------ Exercise materials ------
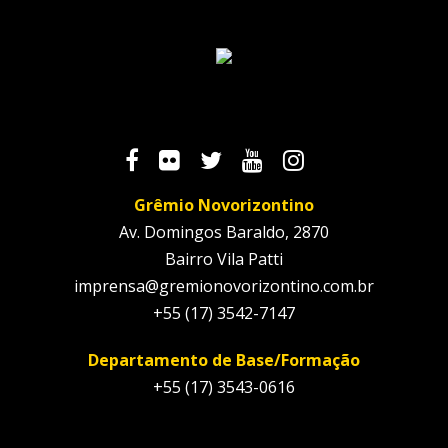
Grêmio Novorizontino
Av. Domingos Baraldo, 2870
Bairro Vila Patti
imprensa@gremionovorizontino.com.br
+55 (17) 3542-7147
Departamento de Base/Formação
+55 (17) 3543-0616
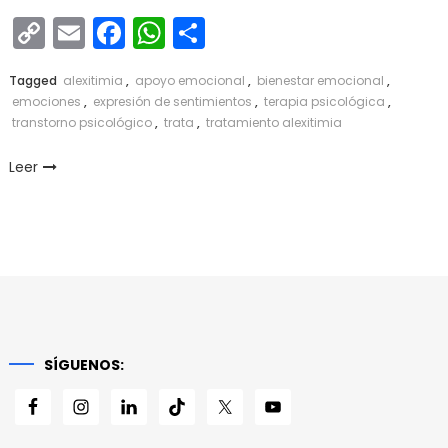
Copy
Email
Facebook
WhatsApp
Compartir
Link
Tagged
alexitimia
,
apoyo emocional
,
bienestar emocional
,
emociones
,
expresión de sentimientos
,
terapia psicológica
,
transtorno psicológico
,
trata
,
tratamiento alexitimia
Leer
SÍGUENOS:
------
## [What you are asked to do]
Leave the pictures out, and transcribe each of the records exactly.

## [Your response]
Grêmio Novorizontino
Av. Domingos Baraldo, 2870
Bairro Vila Patti
imprensa@gremionovorizontino.com.br
+55 (17) 3542-7147
Departamento de Base/Formação
+55 (17) 3543-0616
Copy
Email
Facebook
WhatsApp
Compartir
Link
Tagged
alexitimia
,
apoyo emocional
,
bienestar emocional
,
emociones
,
expresión de sentimientos
,
terapia psicológica
,
transtorno psicológico
,
trata
,
tratamiento alexitimia
Leer
SÍGUENOS:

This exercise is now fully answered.